В его глазах мелькнул свет, подобный внезапному небесному сиянию. Но Пенн не был бы Пенном, если бы не сказал что-нибудь сентиментальное.
— Очень жаль, что мы не разобрались со всем на прошлой неделе, — размышлял он. — Могли бы вполне воспользоваться всеми приготовлениями, сделанными к свадьбе Лауры, — венчание в церкви, гости, свадебный торт и все остальное.
— Мы не успели бы получить лицензию.
— На что поспорим?
Что-то словно щелкнуло у нее в голове.
— На следующий день ты выходил из здания муниципалитета.
Он ухмыльнулся.
— И я обращался туда вовсе не за разрешением на строительство. Но в любом случае это не имеет значения. У нас достаточно времени на получение лицензии.
Эти слова заставили ее нахмуриться, что-то в них было не так.
— У нас достаточно времени?
— Конечно. Ты же хочешь, чтобы это было настоящее шоу. Однако предупреждаю тебя, что я не Маркус и не намерен ждать целую вечность. Если ты хочешь сногсшибательную свадьбу — прекрасно, она будет. Но тем временем я буду делать все, чтобы убедить тебя жить вместе со мной.
— Где? — спросила она, вспомнив о дыре в стене его коттеджа.
— Я построю для нас дом. А теперь не сбивай меня с толку, когда я стану действовать своими методами. Я не играю по правилам, ты же знаешь. Показать?
Он не стал дожидаться ответа. И когда он отпустил Кэтлин и она вышла на свежий воздух, у нее кружилась голова.
— Мы не будем ждать и устраивать грандиозную свадьбу, — согласилась она.
Похоже, это заинтересовало Пенна.
— В том-то и дело. Мы не будем ждать свадьбы, какой бы она ни была. Но твои клиенты не поймут, если у тебя не будет сногсшибательной свадьбы.

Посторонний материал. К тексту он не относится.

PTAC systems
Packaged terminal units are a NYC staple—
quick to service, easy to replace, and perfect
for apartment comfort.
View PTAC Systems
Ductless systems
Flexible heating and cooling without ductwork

— Те, кто знает тебя, конечно, поймут.
Она вспомнила, что он говорил о свадебных планах Сабрины, и прижалась к нему.
— Пенн, ты был прав. Главное — это сама свадьба, а не церемония. Я не собираюсь увязнуть в разных предсвадебных мелочах, из-за которых не получу удовольствия от собственной свадьбы.
— Мы поговорим об этом позднее, — пообещал он, и она кивнула в знак согласия.

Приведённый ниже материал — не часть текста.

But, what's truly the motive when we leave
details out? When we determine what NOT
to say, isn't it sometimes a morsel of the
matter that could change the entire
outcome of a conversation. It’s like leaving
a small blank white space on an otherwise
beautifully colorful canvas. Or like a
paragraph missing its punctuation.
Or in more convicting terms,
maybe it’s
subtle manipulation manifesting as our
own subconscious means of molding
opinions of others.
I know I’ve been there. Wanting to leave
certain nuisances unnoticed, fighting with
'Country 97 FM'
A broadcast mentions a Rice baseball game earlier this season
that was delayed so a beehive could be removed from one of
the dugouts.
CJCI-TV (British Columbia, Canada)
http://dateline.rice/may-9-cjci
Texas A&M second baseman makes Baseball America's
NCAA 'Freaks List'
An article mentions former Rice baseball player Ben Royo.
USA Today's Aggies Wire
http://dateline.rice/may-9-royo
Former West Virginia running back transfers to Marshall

Однако она и не подумает менять свое решение. У нее будет другой подход сделать красивую свадьбу — без заблаговременных планов, без неизбежных нервотрепок в последние минуты. И такая свадьба не будет стоить бешеных денег. Об этом она должна позаботиться. И многим ее клиентам эта идея тоже понравится.
У нее еще будет время подумать. А теперь ей предстоит самое важное: каждой клеточкой своего тела, каждым своим вздохом доказать ему, как сильно она его любит.
Это ей явно удалось, потому что несколько минут спустя Пенн, задыхаясь, сказал:
— Ты была права, Котенок. Пусть себе это проклятое дерево так и лежит там. Интересно, почему это я считал, что через одну-две недели надо во что бы то ни стало уехать отсюда?